**Problem to solve**
The expected answer is the data below, printed verbatim without its pictures.

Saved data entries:

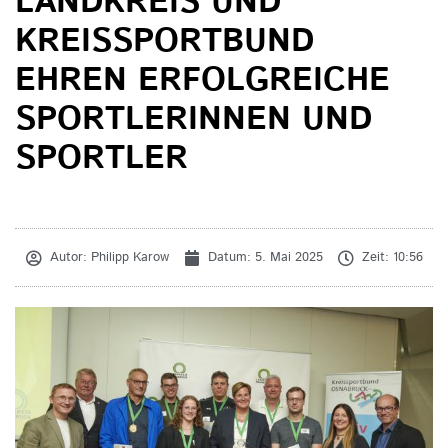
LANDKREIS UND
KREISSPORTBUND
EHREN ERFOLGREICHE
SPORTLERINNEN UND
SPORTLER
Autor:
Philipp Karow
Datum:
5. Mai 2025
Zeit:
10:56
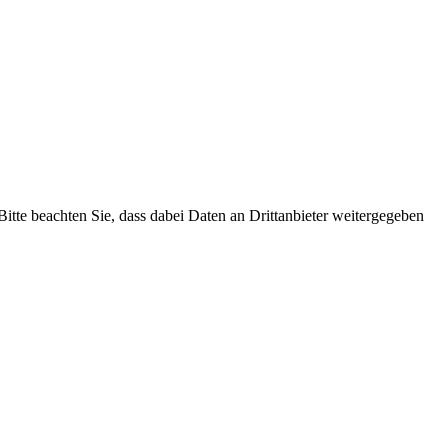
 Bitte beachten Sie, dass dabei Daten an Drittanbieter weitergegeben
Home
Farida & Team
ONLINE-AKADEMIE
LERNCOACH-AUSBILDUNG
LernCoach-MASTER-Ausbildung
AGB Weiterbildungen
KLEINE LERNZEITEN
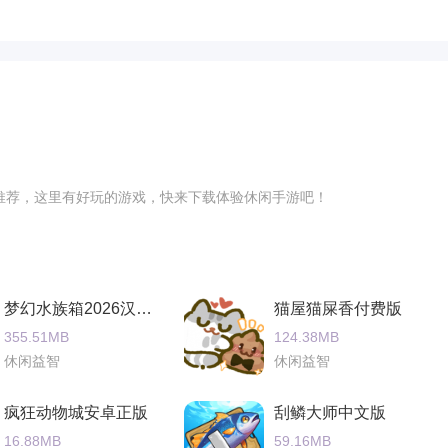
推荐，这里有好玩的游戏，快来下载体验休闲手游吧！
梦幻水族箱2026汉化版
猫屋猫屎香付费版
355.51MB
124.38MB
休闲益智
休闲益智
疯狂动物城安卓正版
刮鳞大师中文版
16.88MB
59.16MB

**Response below**
LANDKREIS UND
KREISSPORTBUND
EHREN ERFOLGREICHE
SPORTLERINNEN UND
SPORTLER
Autor:
Philipp Karow
Datum:
5. Mai 2025
Zeit:
10:56
 Bitte beachten Sie, dass dabei Daten an Drittanbieter weitergegeben
Home
Farida & Team
ONLINE-AKADEMIE
LERNCOACH-AUSBILDUNG
LernCoach-MASTER-Ausbildung
AGB Weiterbildungen
KLEINE LERNZEITEN
推荐，这里有好玩的游戏，快来下载体验休闲手游吧！
梦幻水族箱2026汉化版
猫屋猫屎香付费版
355.51MB
124.38MB
休闲益智
休闲益智
疯狂动物城安卓正版
刮鳞大师中文版
16.88MB
59.16MB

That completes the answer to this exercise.